2. Sorting algorithms
2.1. Insert Sort
Insertion sort is a simple sorting algorithm that is relatively efficient for small lists and mostly sorted lists. It works by taking elements from the list one by one and inserting them in their correct position into a new sorted list.
2.2. Selection Sort
Selection sort is an in-place comparison sort. It has O(n2) complexity, making it inefficient on large lists, and generally performs worse than the similar insertion sort. Selection sort is noted for its simplicity, and also has performance advantages over more complicated algorithms in certain situations.
2.3. Bubble Sort
Bubble sort is a simple sorting algorithm. The algorithm starts at the beginning of the data set. It compares the first two elements, and if the first is greater than the second, it swaps them. It continues doing this for each pair of adjacent elements to the end of the data set. It then starts again with the first two elements, repeating until no swaps have occurred on the last pass.
2.4. Quick Sort
Quicksort is a divide and conquer algorithm which relies on a partition operation: to partition an array, an element called a pivot is selected. All elements smaller than the pivot are moved before it and all greater elements are moved after it. This can be done efficiently in linear time and in-place. The lesser and greater sublists are then recursively sorted. This yields average time complexity of O(n log n), with low overhead, and thus this is a popular algorithm. Efficient implementations of quicksort (with in-place partitioning) are typically unstable sorts and somewhat complex, but are among the fastest sorting algorithms in practice. Together with its modest O(log n) space usage, quicksort is one of the most popular sorting algorithms and is available in many standard programming libraries.
2.5. Heap Sort
Heapsort is a much more efficient version of selection sort. It also works by determining the largest (or smallest) element of the list, placing that at the end (or beginning) of the list, then continuing with the rest of the list, but accomplishes this task efficiently by using a data structure called a heap, a special type of binary tree. Once the data list has been made into a heap, the root node is guaranteed to be the largest (or smallest) element. When it is removed and placed at the end of the list, the heap is rearranged so the largest element remaining moves to the root. Using the heap, finding the next largest element takes O(log n) time, instead of O(n) for a linear scan as in simple selection sort. This allows Heapsort to run in O(n log n) time, and this is also the worst case complexity.
2.6. Merge Sort
Merge sort takes advantage of the ease of merging already sorted lists into a new sorted list. It starts by comparing every two elements (i.e., 1 with 2, then 3 with 4…) and swapping them if the first should come after the second. It then merges each of the resulting lists of two into lists of four, then merges those lists of four, and so on; until at last two lists are merged into the final sorted list. Of the algorithms described here, this is the first that scales well to very large lists, because its worst-case running time is O(n log n). It is also easily applied to lists, not only arrays, as it only requires sequential access, not random access. However, it has additional O(n) space complexity, and involves a large number of copies in simple implementations.
3. Searching algorithms
Searching algorithms typically attempt to achieve efficiency within a defined problem domain, either in discrete or continuous data.
Searching algorithms are also highly dependent on the data types being stored and the data structure containing the data, and the order of the data within the structure.
3.1. Indexes
Indexes are used to quickly access data stored within a data set.
3.1.1. Forward Indexes
At a library, forward indexes are used in catalogs to help visitors find books based on a set of key words:
- Title
- Author
- Genre
- ISBN
These indexes however do very little to help the library visitor assess the content of the books on the shelves quickly.
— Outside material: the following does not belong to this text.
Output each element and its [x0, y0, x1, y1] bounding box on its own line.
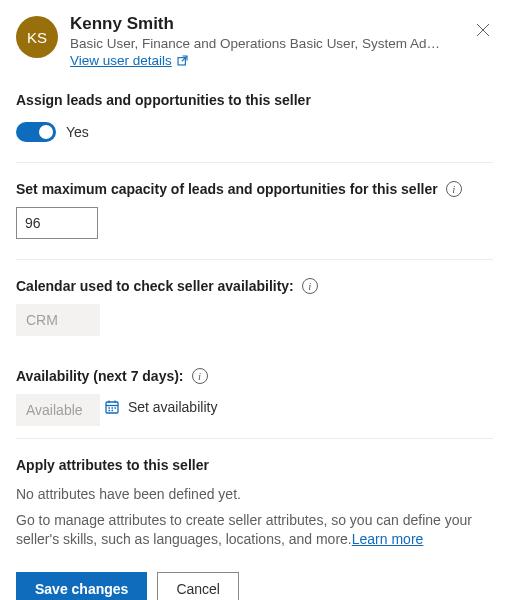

Example of a Forward Index
Document | Words |
---|---|
Document 1 | the,cow,says,moo |
Document 2 | the,cat,and,the,hat |
Document 3 | the,dish,ran,away,with,the,spoon |
Note: in the above forward index case the Words cannot be determined without first providing the Document
3.1.2. Inverted Index
In computer science, an inverted index (also referred to as a postings file or inverted file) is a database index storing a mapping from content, such as words or numbers, to its locations in a table, or in a document or a set of documents (named in contrast to a forward index, which maps from documents to content). The purpose of an inverted index is to allow fast full-text searches, at a cost of increased processing when a document is added to the database. The inverted file may be the database file itself, rather than its index. It is the most popular data structure used in document retrieval systems, used on a large scale for example in search engines. Additionally, several significant general-purpose mainframe-based database management systems have used inverted list architectures, including ADABAS, DATACOM/DB, and Model 204.
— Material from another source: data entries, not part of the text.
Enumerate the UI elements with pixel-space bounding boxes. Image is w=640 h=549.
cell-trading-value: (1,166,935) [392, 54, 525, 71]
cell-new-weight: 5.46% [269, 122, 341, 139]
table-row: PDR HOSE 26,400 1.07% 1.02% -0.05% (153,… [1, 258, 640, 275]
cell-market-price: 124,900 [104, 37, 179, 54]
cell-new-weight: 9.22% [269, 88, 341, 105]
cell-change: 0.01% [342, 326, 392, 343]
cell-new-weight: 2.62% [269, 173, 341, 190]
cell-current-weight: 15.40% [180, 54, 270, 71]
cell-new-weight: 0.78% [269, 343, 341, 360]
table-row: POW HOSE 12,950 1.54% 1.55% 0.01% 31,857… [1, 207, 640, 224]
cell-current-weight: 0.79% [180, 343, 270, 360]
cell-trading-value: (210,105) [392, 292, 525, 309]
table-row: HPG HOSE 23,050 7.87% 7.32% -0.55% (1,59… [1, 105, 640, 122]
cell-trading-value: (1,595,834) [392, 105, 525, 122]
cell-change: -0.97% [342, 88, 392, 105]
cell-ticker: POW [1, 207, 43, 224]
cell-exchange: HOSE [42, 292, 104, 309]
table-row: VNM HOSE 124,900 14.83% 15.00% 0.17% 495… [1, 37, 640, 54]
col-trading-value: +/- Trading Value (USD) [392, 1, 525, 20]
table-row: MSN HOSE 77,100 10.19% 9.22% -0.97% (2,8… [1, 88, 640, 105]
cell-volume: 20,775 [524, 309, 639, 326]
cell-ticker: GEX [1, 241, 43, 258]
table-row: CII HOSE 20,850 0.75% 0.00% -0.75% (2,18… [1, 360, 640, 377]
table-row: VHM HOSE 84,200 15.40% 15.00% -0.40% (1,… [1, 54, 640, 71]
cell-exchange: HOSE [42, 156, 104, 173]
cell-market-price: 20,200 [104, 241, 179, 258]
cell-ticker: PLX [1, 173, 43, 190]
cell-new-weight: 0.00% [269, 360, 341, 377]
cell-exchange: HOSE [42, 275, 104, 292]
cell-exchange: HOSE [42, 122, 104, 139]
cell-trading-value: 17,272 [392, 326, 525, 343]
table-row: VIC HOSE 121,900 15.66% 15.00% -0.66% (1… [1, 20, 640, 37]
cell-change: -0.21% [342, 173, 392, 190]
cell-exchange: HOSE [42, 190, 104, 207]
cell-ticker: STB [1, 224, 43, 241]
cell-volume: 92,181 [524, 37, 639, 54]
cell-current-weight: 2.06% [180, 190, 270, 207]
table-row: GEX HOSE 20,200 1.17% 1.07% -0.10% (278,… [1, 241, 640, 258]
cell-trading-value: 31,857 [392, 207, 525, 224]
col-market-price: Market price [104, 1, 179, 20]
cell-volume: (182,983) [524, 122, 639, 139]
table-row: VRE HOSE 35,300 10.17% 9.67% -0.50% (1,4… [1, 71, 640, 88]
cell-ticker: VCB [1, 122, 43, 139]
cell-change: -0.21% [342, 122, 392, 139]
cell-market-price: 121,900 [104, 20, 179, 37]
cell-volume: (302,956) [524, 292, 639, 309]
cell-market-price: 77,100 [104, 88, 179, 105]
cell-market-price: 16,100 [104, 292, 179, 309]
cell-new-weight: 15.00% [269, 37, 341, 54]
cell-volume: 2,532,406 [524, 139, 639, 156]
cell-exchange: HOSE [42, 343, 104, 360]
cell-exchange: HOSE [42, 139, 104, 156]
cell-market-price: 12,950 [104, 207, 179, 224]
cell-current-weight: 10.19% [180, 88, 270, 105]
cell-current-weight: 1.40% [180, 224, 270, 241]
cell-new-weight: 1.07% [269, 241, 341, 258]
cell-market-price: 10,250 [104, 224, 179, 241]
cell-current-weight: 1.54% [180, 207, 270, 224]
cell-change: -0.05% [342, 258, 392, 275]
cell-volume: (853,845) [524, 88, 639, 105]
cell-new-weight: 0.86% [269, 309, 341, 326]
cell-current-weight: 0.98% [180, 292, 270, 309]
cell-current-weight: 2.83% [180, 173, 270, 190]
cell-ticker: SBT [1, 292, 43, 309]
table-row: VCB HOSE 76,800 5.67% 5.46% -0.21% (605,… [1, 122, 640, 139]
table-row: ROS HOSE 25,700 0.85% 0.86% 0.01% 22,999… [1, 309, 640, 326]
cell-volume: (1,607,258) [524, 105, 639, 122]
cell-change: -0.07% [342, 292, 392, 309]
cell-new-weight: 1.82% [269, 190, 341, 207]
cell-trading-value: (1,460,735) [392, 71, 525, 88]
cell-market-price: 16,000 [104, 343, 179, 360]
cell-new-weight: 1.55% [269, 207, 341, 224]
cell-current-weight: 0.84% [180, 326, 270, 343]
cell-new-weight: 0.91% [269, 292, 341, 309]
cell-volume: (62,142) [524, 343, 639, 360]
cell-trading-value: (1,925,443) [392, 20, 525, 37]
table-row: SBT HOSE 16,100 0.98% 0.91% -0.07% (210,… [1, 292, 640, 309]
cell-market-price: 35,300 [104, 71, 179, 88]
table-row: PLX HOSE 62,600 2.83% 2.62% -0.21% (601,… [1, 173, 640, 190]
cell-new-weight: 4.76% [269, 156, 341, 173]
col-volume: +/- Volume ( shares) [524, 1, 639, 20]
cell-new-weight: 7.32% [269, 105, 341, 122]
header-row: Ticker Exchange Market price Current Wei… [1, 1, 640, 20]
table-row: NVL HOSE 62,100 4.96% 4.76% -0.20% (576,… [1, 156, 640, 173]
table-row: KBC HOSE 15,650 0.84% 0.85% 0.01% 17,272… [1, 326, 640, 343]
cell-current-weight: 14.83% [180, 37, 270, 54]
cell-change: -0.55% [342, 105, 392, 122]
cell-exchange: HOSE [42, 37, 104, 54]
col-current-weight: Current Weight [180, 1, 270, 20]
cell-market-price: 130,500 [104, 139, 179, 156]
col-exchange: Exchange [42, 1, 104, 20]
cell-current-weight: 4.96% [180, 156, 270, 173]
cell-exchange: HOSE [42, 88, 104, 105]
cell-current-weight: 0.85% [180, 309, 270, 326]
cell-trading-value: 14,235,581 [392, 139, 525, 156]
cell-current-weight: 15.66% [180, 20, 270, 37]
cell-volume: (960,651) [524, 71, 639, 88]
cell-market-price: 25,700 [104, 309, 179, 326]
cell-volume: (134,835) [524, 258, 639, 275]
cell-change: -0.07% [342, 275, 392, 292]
Example of an Inverted Index
Word | Documents |
---|---|
the | Document 1, Document 3, Document 4, Document 5, Document 7 |
cow | Document 2, Document 3, Document 4 |
says | Document 5 |
moo | Document 7 |
There are two main variants of inverted indexes:
- A record-level inverted index (or inverted file index or just inverted file) contains a list of references to documents for each word.
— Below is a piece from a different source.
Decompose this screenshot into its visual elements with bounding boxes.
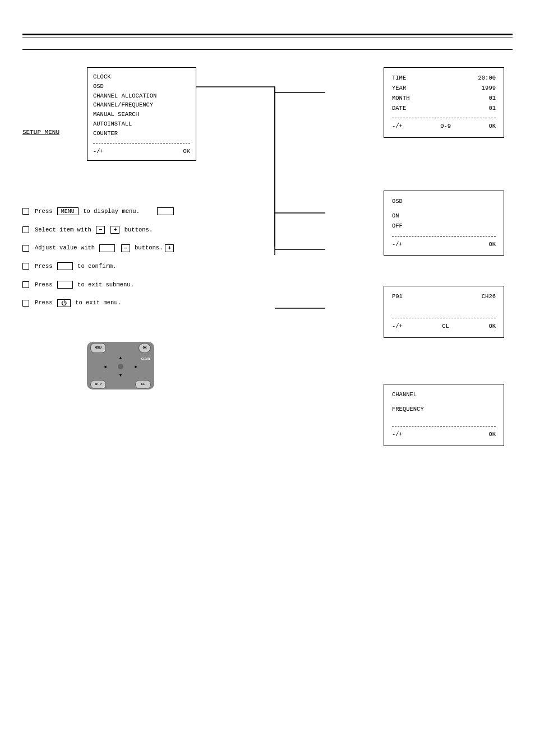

- A word-level inverted index (or full inverted index or inverted list) additionally contains the positions of each word within a document. The latter form offers more functionality (like phrase searches), but needs more processing power and space to be created.
3.1.3. Reverse Index
Reverse Indexes are used to reverse the digits or characters in a dictionary storage key to avoid contention in busy transactional data storage systems.
3.2. Database Pages
In relational databases, table data is typically stored in a set of sequential records spread over several Pages. When defining a table, the database configuration and table creation statements instruct how full each Page will be maintained. Pages which are mostly empty utilize excessive disk space, whereas pages which are mostly full suffer from fragmentation issues and modification delays.
Inside each Page, data is stored sequentially in contiguous blocks of memory.
Typically Pages are used to calculate hint statistics and metadata which aids as a high level search index to find the first item in each Page.
3.3. Search Algorithm concepts
3.3.1. Brute Force Search (No Knowledge)
A naive and simplistic exhaustive search where every element in a data structure is assessed for suitability against a search condition. This type of search is known to be exceptionally slow in unstructured and unsorted data.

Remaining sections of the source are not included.